◆ Exercise brief: Only the lines in the entries below from the line with "svojih možganov – in zdravje" to the line with "をしたい」という思いに変わってきたのだそうです。", both included, belong in the answer, transcribed exactly and without pictures.

◆ Dataset:
((
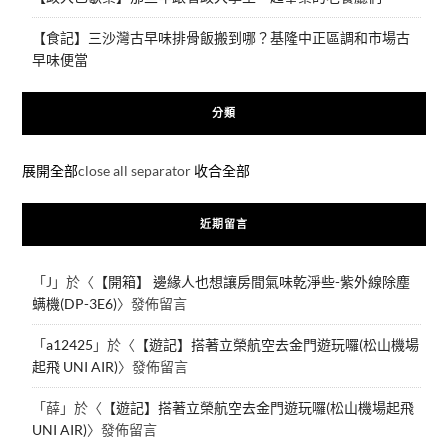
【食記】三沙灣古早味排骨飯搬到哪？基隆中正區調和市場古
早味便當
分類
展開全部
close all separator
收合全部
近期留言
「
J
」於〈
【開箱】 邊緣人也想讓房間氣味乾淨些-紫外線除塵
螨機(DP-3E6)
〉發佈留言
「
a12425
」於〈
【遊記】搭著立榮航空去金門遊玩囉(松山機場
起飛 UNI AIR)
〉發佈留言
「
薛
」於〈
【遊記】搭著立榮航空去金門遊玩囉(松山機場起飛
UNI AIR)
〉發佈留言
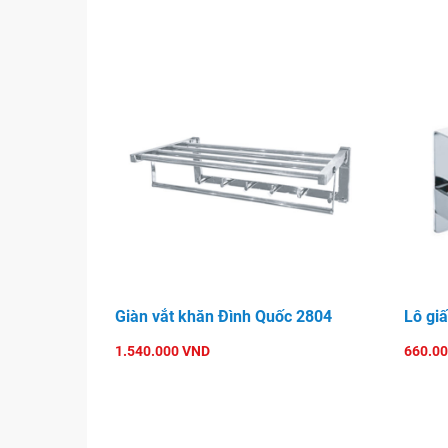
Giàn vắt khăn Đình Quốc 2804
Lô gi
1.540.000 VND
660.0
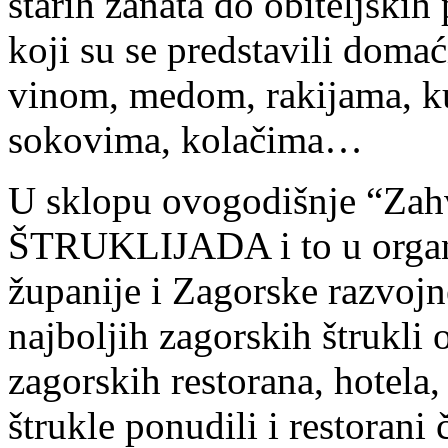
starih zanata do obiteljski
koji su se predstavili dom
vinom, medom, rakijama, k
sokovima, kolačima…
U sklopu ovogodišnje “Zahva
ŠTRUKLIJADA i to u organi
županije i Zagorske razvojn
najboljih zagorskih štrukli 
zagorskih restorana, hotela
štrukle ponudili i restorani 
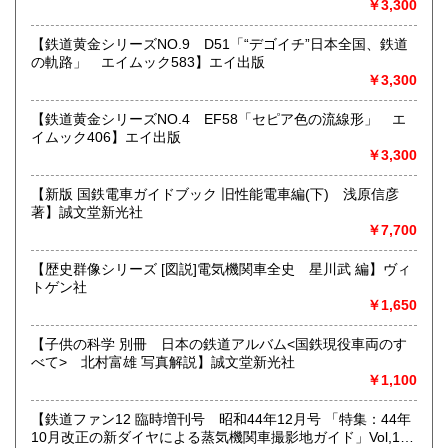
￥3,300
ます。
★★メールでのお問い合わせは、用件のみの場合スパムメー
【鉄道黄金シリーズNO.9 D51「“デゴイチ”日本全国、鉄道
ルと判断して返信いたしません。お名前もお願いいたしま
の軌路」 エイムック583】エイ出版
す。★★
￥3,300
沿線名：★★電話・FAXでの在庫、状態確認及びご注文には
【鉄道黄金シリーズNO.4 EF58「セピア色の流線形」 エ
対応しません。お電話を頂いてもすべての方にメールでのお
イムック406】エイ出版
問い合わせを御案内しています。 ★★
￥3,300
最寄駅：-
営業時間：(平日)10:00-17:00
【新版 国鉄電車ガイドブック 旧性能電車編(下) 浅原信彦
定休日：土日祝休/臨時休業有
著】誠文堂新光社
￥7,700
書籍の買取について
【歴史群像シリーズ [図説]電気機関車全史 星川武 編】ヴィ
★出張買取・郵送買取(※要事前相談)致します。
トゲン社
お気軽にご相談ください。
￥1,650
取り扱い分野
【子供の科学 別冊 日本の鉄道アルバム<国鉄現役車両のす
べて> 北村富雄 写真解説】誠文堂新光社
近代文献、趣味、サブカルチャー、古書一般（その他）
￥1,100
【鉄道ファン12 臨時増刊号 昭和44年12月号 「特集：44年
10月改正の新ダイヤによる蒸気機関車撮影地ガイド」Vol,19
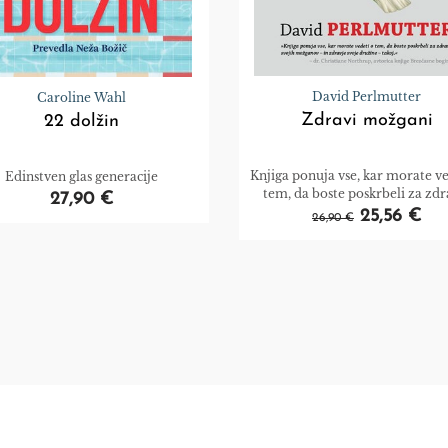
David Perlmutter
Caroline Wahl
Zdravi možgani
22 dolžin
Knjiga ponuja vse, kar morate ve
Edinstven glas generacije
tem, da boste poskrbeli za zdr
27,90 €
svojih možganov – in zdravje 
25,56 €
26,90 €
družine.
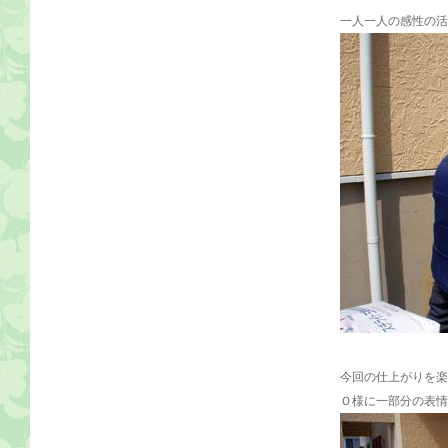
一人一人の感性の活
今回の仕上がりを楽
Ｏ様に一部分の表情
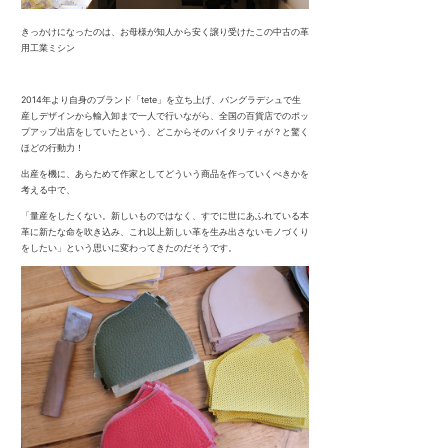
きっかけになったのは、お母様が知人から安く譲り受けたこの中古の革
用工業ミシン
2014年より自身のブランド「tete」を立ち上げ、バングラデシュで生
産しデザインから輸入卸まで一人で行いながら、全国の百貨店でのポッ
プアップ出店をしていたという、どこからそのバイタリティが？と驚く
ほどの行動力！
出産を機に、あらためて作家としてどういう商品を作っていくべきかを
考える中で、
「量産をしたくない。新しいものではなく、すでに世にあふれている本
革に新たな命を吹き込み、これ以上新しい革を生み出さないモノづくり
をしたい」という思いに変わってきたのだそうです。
))
((
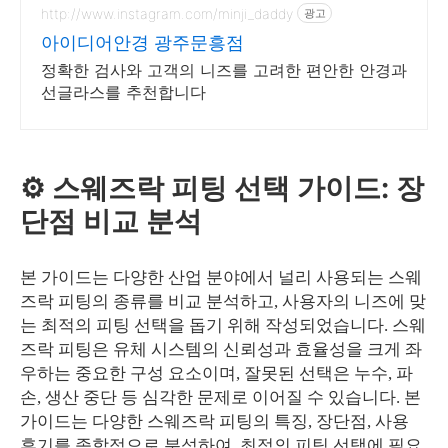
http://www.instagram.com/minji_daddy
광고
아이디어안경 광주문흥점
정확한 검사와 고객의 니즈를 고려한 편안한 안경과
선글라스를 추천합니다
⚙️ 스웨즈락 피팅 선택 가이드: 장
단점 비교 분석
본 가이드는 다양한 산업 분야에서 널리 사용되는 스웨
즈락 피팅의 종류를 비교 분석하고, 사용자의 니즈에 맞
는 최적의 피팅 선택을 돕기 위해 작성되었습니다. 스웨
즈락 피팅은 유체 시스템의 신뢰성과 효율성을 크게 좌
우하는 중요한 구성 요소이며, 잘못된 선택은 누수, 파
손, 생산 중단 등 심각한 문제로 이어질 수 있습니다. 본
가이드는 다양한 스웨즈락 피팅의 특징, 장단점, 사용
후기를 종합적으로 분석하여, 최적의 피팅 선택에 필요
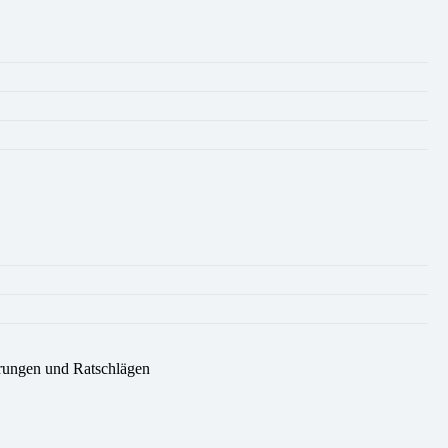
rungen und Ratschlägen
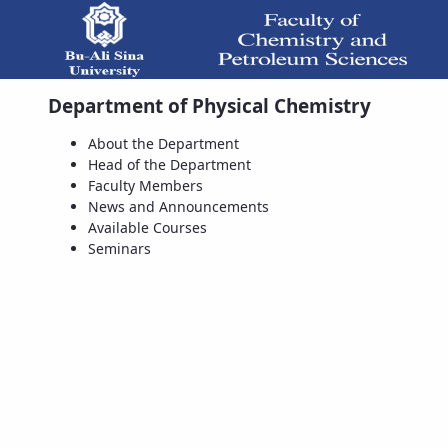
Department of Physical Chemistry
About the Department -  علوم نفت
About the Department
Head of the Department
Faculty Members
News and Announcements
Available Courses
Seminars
))
◆ Task result:
svojih možganov – in zdravje 
25,56 €
26,90 €
družine.
一人一人の感性の活
今回の仕上がりを楽
Ｏ様に一部分の表情
きっかけになったのは、お母様が知人から安く譲り受けたこの中古の革
用工業ミシン
2014年より自身のブランド「tete」を立ち上げ、バングラデシュで生
産しデザインから輸入卸まで一人で行いながら、全国の百貨店でのポッ
プアップ出店をしていたという、どこからそのバイタリティが？と驚く
ほどの行動力！
出産を機に、あらためて作家としてどういう商品を作っていくべきかを
考える中で、
「量産をしたくない。新しいものではなく、すでに世にあふれている本
革に新たな命を吹き込み、これ以上新しい革を生み出さないモノづくり
をしたい」という思いに変わってきたのだそうです。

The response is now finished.